All HCP felt there was a widely recognised need for parental support in relation to breast-feeding and introducing solid foods. From a broader level, they felt this recognition would facilitate their ability to engage with and deliver infant feeding health promotion interventions in primary care, for example, via better buy-in from practice management. Specifically, the importance of social support and practical skills-based education/training for parents from a trustworthy source was identified. Group-based community classes or ‘weaning workshops’ were suggested by many as a good way to provide both social support and training on practical skills.

Roles and priorities

Professional roles and priorities

A key barrier discussed by all was the varied roles and competing priorities of primary care HCP, which mapped to the TFA construct of Affective Attitude in relation to how HCP feel about being tasked to deliver the intervention. This barrier was closely linked to time and funding-related barriers and also mapped to Burden, as HCP felt that having so many areas of clinical care to cover within restricted time frames limited their ability to devote time to health promotion or infant feeding. Although several HCP (including PHN) discussed infant feeding as particularly relevant within the PHN role, it was felt that the competing priorities of elderly care and other aspects of the PHN role would make it difficult to sufficiently address infant feeding or deliver additional interventions.
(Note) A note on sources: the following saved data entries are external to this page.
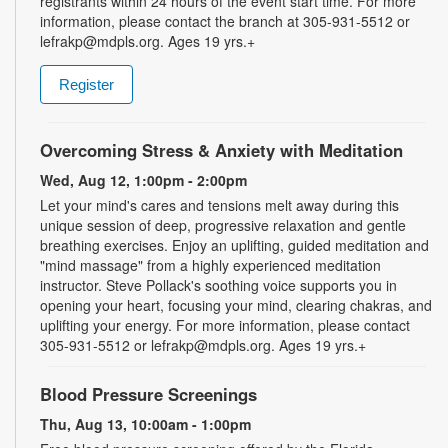
registrants within 24 hours of the event start time. For more
information, please contact the branch at 305-931-5512 or
lefrakp@mdpls.org. Ages 19 yrs.+
Register
Overcoming Stress & Anxiety with Meditation
Wed, Aug 12, 1:00pm - 2:00pm
Let your mind's cares and tensions melt away during this
unique session of deep, progressive relaxation and gentle
breathing exercises. Enjoy an uplifting, guided meditation and
"mind massage" from a highly experienced meditation
instructor. Steve Pollack's soothing voice supports you in
opening your heart, focusing your mind, clearing chakras, and
uplifting your energy. For more information, please contact
305-931-5512 or lefrakp@mdpls.org. Ages 19 yrs.+
Blood Pressure Screenings
Thu, Aug 13, 10:00am - 1:00pm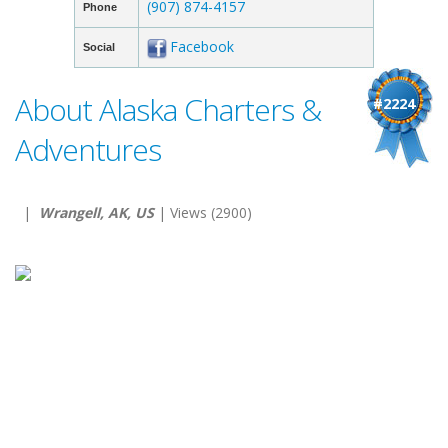
(907) 874-4157
Phone
Facebook
Social
About Alaska Charters &
#2224
Adventures
|
Wrangell, AK, US
| Views (2900)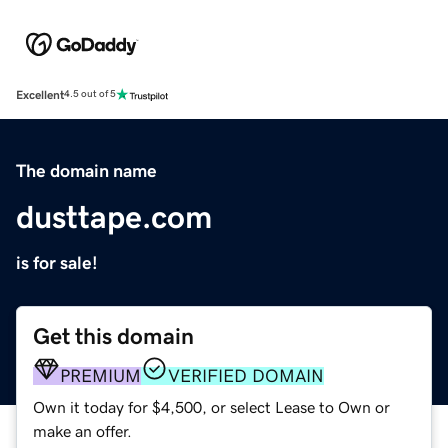
Excellent
4.5 out of 5
The domain name
dusttape.com
is for sale!
Get this domain
PREMIUM
VERIFIED DOMAIN
Own it today for $4,500, or select Lease to Own or
make an offer.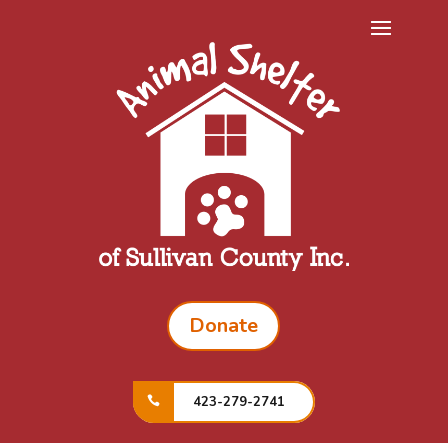
Donate
423-279-2741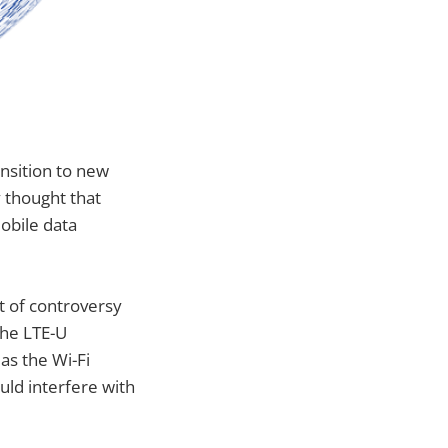
nsition to new
y thought that
obile data
t of controversy
the LTE-U
as the Wi-Fi
ould interfere with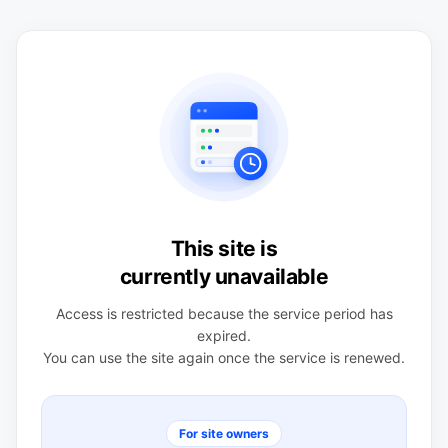
This site is
currently unavailable
Access is restricted because the service period has
expired.
You can use the site again once the service is renewed.
For site owners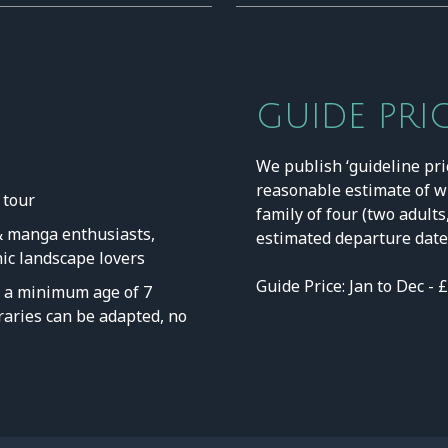
GUIDE PRI
We publish ‘guideline pri
reasonable estimate of w
 tour
family of four (two adults
 & manga enthusiasts,
estimated departure date 
nic landscape lovers
Guide Price: Jan to Dec - 
a minimum age of 7
neraries can be adapted, no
‘There’s so much in public health nursing, you’re a jack of all trades really. You’re going in to an older man there, a 90 year-old man and doing a dressing…The problem is, and it’s the same for a dietitian, your workload is for everyone.’ (HCP1, PHN)

Community dietitians similarly felt that infant feeding was integral within their role, but that due to competing priorities they did not have sufficient capacity to deliver preventive-focused interventions and mostly had to prioritise complex clinical issues. Similar sentiments were echoed by GP in terms of competing priorities; however, GP viewed infant feeding as less within their remit.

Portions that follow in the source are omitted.